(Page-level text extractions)

━━━━

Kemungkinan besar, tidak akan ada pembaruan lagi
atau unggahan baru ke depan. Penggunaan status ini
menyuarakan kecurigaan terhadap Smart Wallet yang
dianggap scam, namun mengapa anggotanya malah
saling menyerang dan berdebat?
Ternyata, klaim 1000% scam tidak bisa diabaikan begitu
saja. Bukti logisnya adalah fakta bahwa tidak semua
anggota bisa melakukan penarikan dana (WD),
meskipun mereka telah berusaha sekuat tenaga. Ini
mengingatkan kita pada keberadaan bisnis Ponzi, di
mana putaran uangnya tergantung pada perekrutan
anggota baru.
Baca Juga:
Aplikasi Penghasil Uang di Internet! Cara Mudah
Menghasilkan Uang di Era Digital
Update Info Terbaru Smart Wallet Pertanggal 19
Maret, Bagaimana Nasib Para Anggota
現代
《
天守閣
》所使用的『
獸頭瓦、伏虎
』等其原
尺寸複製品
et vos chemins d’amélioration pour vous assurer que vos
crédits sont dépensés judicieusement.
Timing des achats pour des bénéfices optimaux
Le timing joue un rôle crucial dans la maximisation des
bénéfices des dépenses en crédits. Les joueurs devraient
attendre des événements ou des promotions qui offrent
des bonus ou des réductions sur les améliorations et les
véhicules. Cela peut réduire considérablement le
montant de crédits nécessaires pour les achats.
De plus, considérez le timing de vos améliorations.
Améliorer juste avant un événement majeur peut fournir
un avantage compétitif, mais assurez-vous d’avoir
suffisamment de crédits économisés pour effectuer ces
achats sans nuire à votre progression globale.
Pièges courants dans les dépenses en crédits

━━━━

*Exercise*: Word search in the records above: please count the lines holding "pour" and state the count alone.

*Solution to this exercise*: 4